El general James Hecker, comandante de las Fuerzas Aéreas de Estados Unidos en Europa y África, ha asegurado que Estados Unidos y sus aliados "seguirán operando en el espacio aéreo internacional" y pidió a los rusos que actúen "con profesionalidad y seguridad".
Su comunicado recordó que lo sucedido sigue una tendencia de "acciones peligrosas" emprendidas por pilotos rusos cuando interactúan con aparatos estadounidenses o de sus aliados en el espacio aéreo internacional, incluido sobre el Mar Negro. Este comportamiento, ha advertido, "podría llevar a un error y a una escalada no intencionada".
Estados Unidos ha recordado que sus fuerzas aéreas vuelan de forma habitual sobre territorio soberano europeo y el espacio aéreo internacional en coordinación con los países correspondientes y de acuerdo a la legislación internacional.
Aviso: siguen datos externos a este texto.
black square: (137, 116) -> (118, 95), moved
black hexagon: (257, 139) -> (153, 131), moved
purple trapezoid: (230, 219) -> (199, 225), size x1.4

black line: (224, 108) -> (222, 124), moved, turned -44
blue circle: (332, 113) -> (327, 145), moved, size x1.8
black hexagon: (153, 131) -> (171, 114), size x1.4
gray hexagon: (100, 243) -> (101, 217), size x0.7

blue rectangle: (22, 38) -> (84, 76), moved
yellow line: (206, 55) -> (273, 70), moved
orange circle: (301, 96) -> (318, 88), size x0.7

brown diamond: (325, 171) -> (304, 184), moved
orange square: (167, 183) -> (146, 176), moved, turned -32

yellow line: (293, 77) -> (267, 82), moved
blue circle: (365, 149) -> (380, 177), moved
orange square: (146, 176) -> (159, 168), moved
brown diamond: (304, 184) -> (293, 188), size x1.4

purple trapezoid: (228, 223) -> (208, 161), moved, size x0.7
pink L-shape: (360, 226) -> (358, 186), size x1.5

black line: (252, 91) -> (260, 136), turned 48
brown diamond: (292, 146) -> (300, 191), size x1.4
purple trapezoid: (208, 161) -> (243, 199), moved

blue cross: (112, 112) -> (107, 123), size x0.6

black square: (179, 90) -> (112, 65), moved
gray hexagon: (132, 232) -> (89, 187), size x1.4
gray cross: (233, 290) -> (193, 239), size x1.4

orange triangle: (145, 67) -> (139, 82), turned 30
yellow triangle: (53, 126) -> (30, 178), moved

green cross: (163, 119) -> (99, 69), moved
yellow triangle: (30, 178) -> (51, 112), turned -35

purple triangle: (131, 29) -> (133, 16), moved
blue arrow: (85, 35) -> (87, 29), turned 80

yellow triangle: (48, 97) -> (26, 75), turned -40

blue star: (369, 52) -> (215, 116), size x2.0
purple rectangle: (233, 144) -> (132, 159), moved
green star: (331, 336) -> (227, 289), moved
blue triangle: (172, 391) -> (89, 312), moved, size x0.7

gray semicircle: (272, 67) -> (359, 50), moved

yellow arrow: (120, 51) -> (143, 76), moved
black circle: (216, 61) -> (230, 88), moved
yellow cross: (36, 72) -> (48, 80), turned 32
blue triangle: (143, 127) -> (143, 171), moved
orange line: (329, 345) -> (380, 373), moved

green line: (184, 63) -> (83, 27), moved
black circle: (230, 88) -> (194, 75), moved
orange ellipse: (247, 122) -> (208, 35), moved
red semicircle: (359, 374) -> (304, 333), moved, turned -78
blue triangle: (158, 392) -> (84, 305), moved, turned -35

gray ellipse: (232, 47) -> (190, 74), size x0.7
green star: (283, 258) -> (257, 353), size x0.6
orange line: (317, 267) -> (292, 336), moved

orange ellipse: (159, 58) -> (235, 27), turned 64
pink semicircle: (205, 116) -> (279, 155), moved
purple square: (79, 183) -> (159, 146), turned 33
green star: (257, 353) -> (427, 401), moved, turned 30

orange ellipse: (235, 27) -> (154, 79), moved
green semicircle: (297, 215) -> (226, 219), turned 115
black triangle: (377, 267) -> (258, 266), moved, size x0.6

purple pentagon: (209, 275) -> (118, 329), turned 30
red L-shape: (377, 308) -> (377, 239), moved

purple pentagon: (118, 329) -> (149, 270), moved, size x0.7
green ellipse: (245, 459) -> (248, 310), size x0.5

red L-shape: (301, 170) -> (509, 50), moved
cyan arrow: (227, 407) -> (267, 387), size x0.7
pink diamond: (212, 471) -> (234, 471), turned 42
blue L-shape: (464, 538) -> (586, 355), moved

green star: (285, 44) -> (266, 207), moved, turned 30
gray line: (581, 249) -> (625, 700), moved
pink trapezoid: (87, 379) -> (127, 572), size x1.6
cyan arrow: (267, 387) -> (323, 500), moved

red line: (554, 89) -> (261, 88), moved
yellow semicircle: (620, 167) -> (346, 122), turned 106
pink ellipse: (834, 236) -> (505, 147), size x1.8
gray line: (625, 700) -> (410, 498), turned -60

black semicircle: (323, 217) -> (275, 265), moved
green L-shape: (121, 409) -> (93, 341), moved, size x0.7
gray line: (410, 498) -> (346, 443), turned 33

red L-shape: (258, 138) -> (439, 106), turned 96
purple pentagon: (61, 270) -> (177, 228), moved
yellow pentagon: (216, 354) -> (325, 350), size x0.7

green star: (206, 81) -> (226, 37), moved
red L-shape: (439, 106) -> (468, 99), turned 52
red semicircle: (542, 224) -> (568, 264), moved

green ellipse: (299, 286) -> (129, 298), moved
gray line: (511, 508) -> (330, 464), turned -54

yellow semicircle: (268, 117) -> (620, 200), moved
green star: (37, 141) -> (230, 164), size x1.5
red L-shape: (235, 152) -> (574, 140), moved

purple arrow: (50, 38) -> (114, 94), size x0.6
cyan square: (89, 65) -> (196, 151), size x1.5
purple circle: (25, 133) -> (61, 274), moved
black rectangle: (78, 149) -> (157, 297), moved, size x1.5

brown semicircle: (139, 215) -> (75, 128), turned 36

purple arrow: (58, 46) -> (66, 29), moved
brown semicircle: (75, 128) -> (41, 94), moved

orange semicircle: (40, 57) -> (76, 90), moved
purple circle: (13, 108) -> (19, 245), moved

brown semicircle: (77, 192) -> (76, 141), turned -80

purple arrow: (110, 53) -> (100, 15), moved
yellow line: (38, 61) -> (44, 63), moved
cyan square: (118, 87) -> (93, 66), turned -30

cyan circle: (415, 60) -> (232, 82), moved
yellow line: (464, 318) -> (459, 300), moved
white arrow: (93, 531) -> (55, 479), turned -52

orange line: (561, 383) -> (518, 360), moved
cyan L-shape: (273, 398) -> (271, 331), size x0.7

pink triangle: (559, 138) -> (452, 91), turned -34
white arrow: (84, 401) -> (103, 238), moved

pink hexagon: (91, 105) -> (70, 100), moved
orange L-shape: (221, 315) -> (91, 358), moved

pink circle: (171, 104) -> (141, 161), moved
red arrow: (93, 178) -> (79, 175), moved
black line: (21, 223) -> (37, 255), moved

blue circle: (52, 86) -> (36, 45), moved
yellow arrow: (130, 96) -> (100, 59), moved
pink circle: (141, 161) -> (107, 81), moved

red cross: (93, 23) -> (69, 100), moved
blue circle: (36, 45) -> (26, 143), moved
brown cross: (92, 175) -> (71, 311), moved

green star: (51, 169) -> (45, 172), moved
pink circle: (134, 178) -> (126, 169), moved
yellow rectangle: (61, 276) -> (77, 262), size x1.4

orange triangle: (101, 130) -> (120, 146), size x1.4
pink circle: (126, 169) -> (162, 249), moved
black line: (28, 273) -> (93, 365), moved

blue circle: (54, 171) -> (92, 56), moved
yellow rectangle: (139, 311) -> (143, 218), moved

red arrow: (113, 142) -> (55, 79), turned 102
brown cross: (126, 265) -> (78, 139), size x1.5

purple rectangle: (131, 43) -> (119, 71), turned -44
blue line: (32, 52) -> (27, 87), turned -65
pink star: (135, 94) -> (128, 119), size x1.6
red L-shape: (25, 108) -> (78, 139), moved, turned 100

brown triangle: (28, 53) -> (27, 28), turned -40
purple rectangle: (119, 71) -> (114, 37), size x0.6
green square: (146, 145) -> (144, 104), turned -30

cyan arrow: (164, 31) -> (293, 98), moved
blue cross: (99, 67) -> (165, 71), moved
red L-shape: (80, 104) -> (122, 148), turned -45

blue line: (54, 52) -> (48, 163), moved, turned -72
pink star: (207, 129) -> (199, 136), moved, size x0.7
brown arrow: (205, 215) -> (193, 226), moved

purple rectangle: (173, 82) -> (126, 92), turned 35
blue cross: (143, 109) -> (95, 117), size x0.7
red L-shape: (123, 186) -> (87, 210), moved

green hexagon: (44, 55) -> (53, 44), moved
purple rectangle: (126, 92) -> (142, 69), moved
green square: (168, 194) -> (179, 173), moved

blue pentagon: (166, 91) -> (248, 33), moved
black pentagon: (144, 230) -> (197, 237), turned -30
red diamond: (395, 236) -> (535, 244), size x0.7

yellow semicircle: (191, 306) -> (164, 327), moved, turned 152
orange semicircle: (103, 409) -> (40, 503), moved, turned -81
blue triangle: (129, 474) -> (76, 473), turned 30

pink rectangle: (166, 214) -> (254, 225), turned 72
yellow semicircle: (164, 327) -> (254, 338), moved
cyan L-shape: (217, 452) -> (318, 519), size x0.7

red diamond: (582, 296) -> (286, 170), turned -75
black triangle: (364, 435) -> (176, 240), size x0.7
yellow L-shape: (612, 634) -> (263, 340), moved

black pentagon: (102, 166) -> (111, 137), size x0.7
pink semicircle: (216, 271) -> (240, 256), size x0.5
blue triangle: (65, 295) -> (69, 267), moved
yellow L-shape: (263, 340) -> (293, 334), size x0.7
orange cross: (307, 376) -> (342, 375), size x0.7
El asesor de Seguridad Nacional de la Casa Blanca, Jake Sullivan, informó del incidente al presidente estadounidense, Joe Biden, este martes por la mañana, según ha confirmado a la prensa John Kirby, uno de los portavoces de la Casa Blanca. Kirby explicó que este tipo de colisiones no son inusuales y que, de hecho, ha habido varias "en las últimas semanas", pero sostuvo que esta es "destacable" por lo "insegura" y "poco profesional" que fue.
El Departamento de Estado prevé ponerse en contacto con las autoridades rusas para manifestarles "expresa y directamente" la preocupación de EE.UU. por lo sucedido, añadió el portavoz presidencial en su comparecencia.
Rusia lo niega
El Ministerio de Defensa de Rusia negó cualquier contacto entre sus cazas Su-27 y el dron que Estados Unidos tuvo que derribar en el mar Negro. El comunicado castrense precisa que el dron estadounidense MQ-9 perdió altura debido a una maniobra incontrolada y "colisionó contra la superficie del agua".